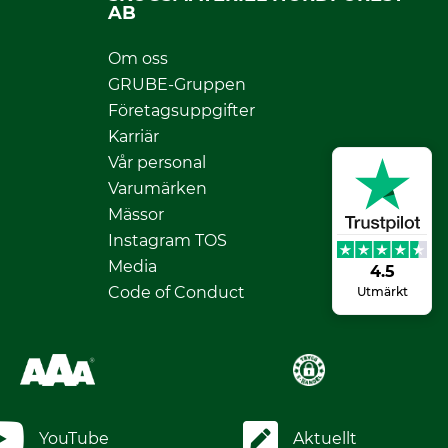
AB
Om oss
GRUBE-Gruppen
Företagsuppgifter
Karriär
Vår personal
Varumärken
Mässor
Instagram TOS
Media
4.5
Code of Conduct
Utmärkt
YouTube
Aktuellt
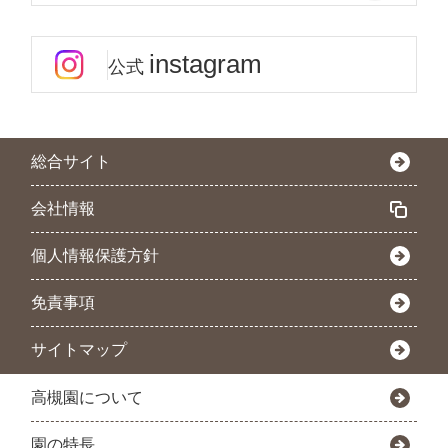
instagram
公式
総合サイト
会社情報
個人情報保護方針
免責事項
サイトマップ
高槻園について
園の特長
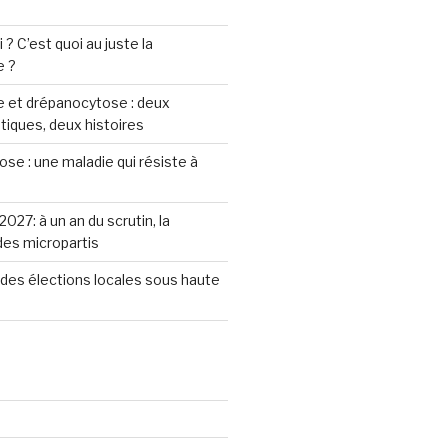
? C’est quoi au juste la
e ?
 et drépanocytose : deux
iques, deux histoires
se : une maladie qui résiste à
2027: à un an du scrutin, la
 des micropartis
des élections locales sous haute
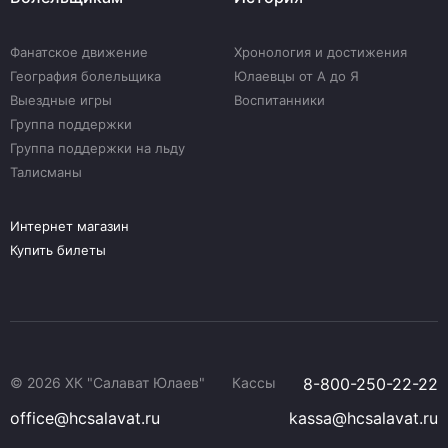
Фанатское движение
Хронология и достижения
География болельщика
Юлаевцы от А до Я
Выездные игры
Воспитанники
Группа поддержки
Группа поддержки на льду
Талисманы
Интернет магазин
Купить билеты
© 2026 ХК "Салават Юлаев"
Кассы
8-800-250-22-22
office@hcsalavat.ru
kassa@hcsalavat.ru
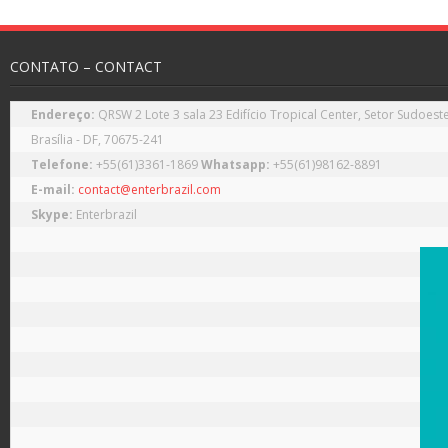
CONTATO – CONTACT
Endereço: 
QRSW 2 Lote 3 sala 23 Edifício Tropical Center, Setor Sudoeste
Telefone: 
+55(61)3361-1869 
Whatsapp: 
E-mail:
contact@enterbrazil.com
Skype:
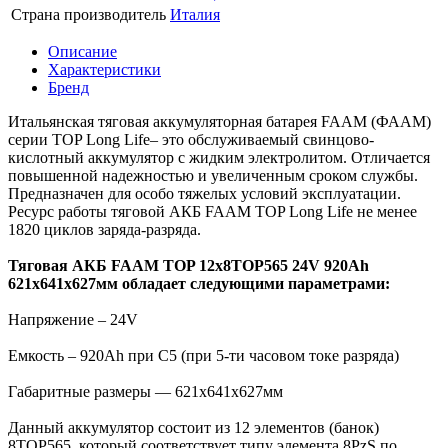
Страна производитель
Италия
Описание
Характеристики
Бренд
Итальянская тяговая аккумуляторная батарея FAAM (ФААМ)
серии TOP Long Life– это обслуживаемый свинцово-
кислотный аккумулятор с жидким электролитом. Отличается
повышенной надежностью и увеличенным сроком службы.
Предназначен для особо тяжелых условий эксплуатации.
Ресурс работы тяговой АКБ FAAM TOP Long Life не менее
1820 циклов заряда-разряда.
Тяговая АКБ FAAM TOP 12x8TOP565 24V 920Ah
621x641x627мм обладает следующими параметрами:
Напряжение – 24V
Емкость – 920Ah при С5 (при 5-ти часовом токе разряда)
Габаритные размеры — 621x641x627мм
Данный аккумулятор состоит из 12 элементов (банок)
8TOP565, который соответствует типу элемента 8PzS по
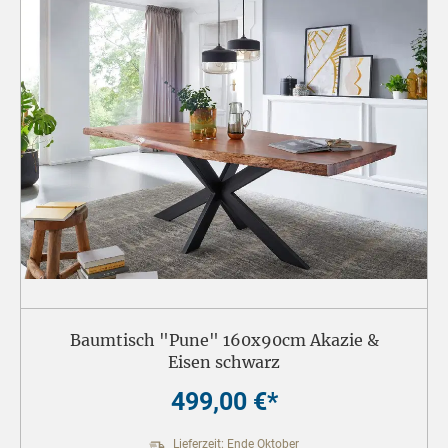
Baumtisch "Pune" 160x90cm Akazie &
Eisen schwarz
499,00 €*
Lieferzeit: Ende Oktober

━━━━━━━━━━━━━━━━━━━━

■ **What you are asked to do**
Your answer should consist of the lines from the material that contain "Life".

■ **Expected answer**
серии TOP Long Life– это обслуживаемый свинцово-
Ресурс работы тяговой АКБ FAAM TOP Long Life не менее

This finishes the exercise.